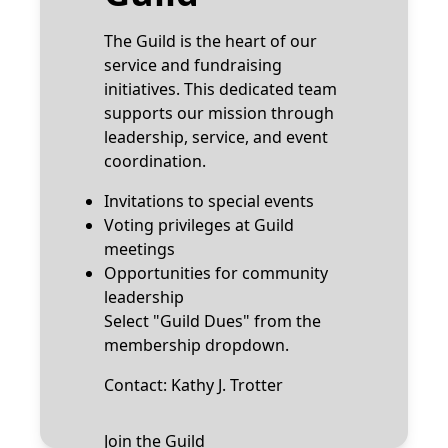
The Guild is the heart of our
service and fundraising
initiatives. This dedicated team
supports our mission through
leadership, service, and event
coordination.
Invitations to special events
Voting privileges at Guild
meetings
Opportunities for community
leadership
Select "Guild Dues" from the
membership dropdown.
Contact:
Kathy J. Trotter
Join the Guild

= Directions =
The whole listing above is to be repeated exactly, apart from its pictures.

= Your solution =
The Guild is the heart of our
service and fundraising
initiatives. This dedicated team
supports our mission through
leadership, service, and event
coordination.
Invitations to special events
Voting privileges at Guild
meetings
Opportunities for community
leadership
Select "Guild Dues" from the
membership dropdown.
Contact:
Kathy J. Trotter
Join the Guild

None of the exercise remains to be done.